▶ [EXERCISE GOAL]
Return the records exactly as they appear below, omitting the pictures.

▶ [DATA]
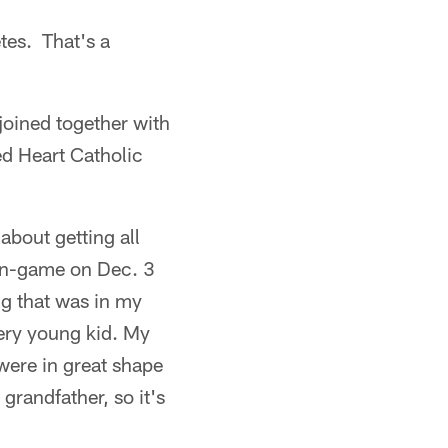
tes. That's a
joined together with
ed Heart Catholic
 about getting all
 in-game on Dec. 3
ng that was in my
ery young kid. My
were in great shape
grandfather, so it's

▶ [RESULT FOR THIS EXERCISE]
tes. That's a
joined together with
ed Heart Catholic
 about getting all
 in-game on Dec. 3
ng that was in my
ery young kid. My
were in great shape
grandfather, so it's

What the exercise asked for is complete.